Items from a data source:
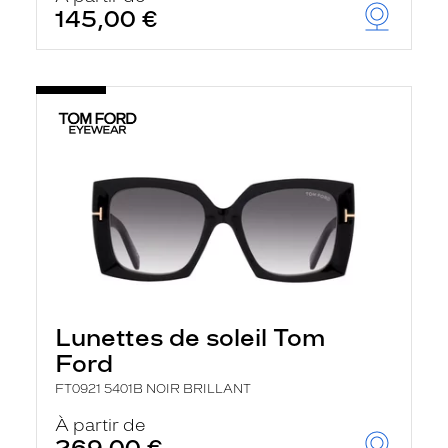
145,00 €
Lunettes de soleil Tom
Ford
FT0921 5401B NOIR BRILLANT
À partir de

...

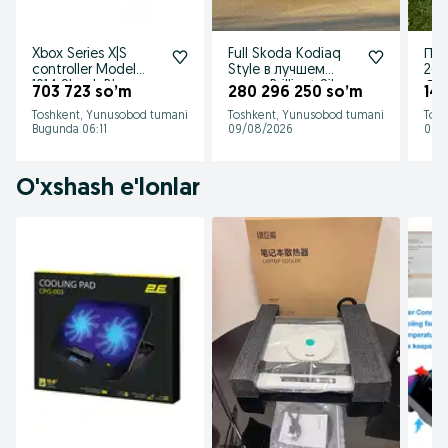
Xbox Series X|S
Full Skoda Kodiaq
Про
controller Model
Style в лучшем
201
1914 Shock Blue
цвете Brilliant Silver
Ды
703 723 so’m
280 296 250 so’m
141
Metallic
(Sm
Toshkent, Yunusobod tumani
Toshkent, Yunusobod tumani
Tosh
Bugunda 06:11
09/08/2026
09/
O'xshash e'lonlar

--

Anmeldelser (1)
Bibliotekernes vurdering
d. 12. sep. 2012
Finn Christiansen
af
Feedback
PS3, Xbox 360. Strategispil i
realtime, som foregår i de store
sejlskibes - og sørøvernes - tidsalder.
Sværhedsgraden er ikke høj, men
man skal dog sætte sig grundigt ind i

How to complete this task: In the entries above, find each line with "Xbox" and list it.

Answer:
Xbox Series X|S
PS3, Xbox 360. Strategispil i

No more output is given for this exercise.